• **What is required**: Everything from the line that contains "Suprema Corte, ribaltando" to the end of the listing below, both ends included, is to be transcribed word for word, and nothing else.

Information supplied section start

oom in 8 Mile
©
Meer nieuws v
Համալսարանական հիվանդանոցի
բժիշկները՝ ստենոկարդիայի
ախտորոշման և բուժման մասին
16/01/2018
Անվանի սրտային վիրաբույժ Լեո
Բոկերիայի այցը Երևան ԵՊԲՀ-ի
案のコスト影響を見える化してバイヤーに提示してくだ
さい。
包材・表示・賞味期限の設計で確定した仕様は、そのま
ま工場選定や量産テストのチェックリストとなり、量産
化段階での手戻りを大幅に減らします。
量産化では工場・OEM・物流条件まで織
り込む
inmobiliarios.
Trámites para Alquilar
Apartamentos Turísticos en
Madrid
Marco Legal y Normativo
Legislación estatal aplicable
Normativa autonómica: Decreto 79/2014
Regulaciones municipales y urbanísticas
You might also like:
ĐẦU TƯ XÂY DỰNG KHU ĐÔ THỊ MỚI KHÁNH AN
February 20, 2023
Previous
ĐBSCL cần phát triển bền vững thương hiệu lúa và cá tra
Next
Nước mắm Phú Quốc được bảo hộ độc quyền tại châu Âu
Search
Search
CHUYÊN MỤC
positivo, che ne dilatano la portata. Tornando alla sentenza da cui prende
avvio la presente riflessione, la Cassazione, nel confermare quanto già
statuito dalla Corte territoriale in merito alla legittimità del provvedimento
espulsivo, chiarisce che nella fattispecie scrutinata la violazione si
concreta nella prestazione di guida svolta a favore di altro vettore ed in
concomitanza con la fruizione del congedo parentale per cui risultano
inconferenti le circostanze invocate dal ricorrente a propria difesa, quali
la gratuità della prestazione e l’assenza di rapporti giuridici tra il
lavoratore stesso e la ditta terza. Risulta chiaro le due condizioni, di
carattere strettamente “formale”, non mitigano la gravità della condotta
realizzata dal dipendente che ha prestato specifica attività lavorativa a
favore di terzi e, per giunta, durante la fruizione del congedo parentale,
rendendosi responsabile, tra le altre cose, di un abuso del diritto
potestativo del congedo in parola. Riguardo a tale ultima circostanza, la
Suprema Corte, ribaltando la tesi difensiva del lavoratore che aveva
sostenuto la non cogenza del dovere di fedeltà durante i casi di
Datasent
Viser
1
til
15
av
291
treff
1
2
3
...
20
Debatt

Information supplied section end

• **Solution to the problem**:
Suprema Corte, ribaltando la tesi difensiva del lavoratore che aveva
sostenuto la non cogenza del dovere di fedeltà durante i casi di
Datasent
Viser
1
til
15
av
291
treff
1
2
3
...
20
Debatt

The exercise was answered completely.